White matter and cognitive reserve White matter atrophy was highlighted in 1989 when, in a quantitative neuropathological study of elderly brains, it was found that people without cognitive decline but with some AD pathology had atrophy of white matter but not of grey matter, whereas those with dementia and more extensive AD pathology had both grey and white matter atrophy. It was suggested that selleck chemicals llc white matter atrophy may precede whole brain atrophy in ageing brains [27]. Neuroimaging has taken this concept further. O’Sullivan and colleagues [28] described reduced diffusional anisotropy, a measure of white matter integrity, and higher mean diffusivity in elderly people with normal cognitive performance for age compared with young control subjects.
Another early diffusion tensor imaging study identified reduced white matter integrity in the splenium of the corpus callosum, superior longitudinal fasciculus, and cingulum whereas the pyramidal tracts were spared [29]. Bartzokis and colleagues [30] found, using the transverse relaxation rate, that people who were ApoE4-positive, and therefore at increased risk to develop AD (though they performed cognitively normally when examined), had a reduced cognitive processing speed, which was significantly correlated with myelin breakdown in late myelinating white matter regions. Presymptomatic carriers of familial AD mutations have altered diffusion tensor imaging signal in white matter throughout the brain and particularly in the perforant pathways, the fornix, and orbito-frontal white matter [31].

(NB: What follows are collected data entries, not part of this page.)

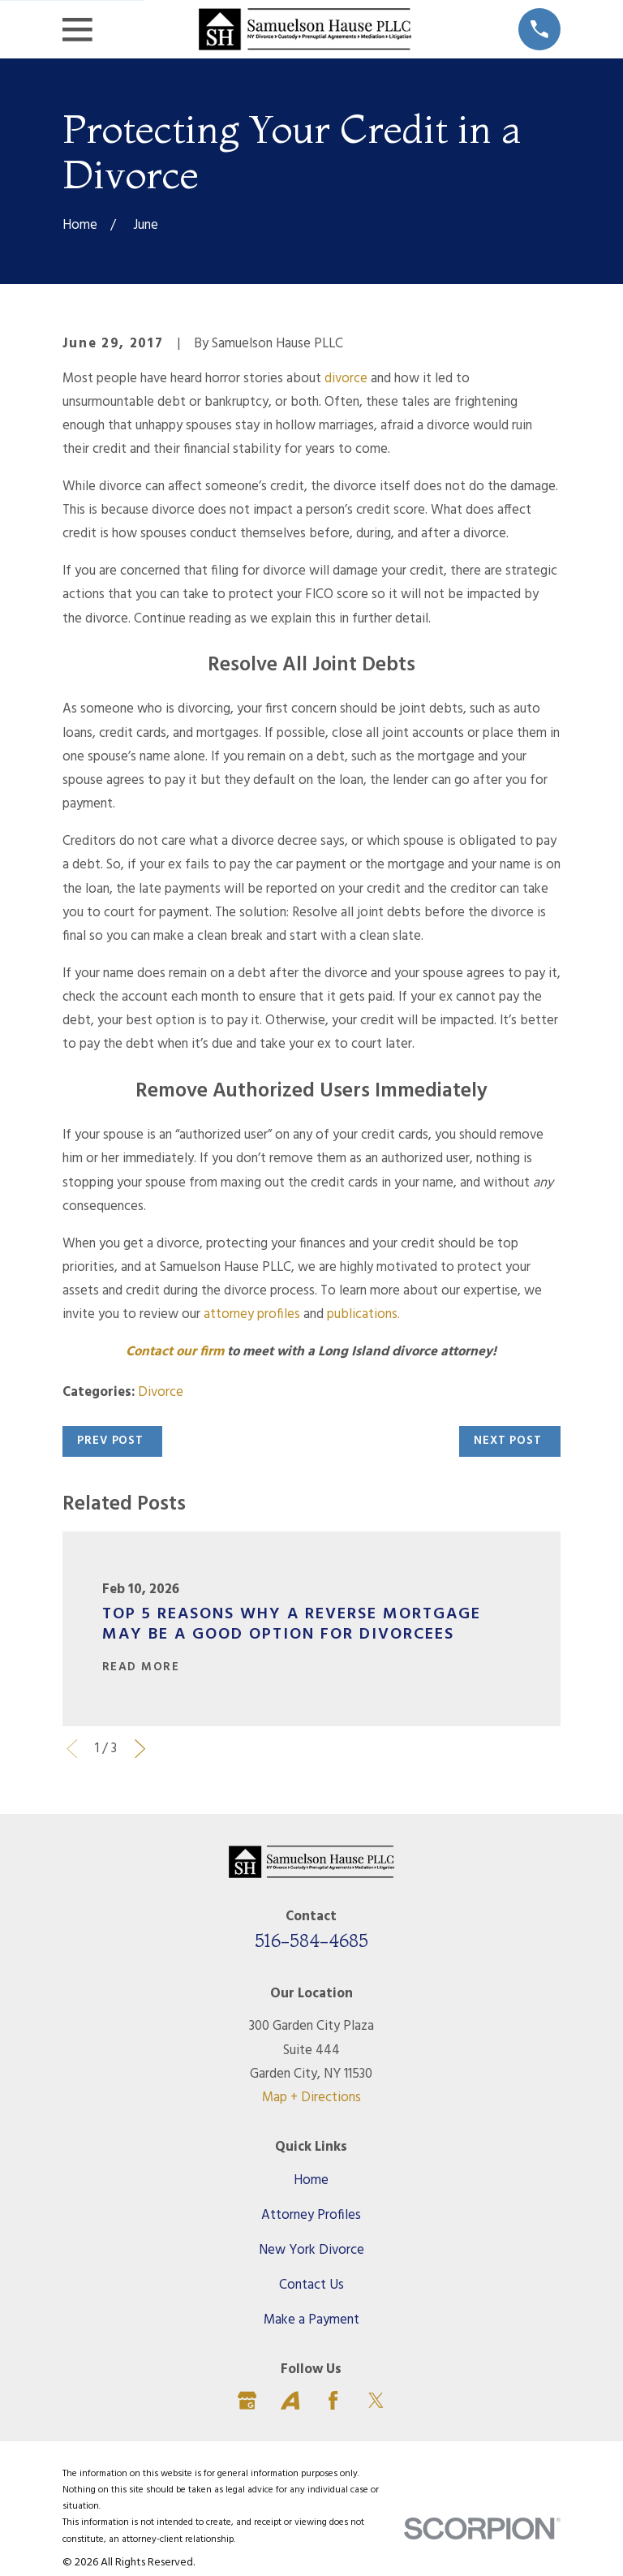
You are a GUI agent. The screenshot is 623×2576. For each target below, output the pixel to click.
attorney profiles (252, 1314)
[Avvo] (290, 2400)
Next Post (508, 1441)
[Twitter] (376, 2400)
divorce (345, 379)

It was suggested that the changes in the fornix in particular may provide a biomarker for early disease in sporadic AD. Andrews-Hanna and colleagues [32] used functional MRI signal correlations between regions within large-scale brain systems in young and old cognitively normal subjects (mean Mini-Mental State Examination in the elderly score of 28.8) and showed marked reductions with age in normally present functional correlations within two higher order brain systems. The Anacetrapib worst affected system was the anterior to posterior components within the default network. Reduced correlations were associated with loss of white matter integrity. Abnormalities in the default mode network were also detected selleck kinase inhibitor using resting state paradigms in mild cognitively impaired subjects [33]. The level of deactivation differed in the anterior frontal, precuneus and posterior cingulate in AD when compared to controls, and the level of deactivation was intermediate in mild cognitive impairment. Both studies suggest activity in the default mode network may provide a marker for early changes and indicate continuity between normal ageing and so-called pathological ageing.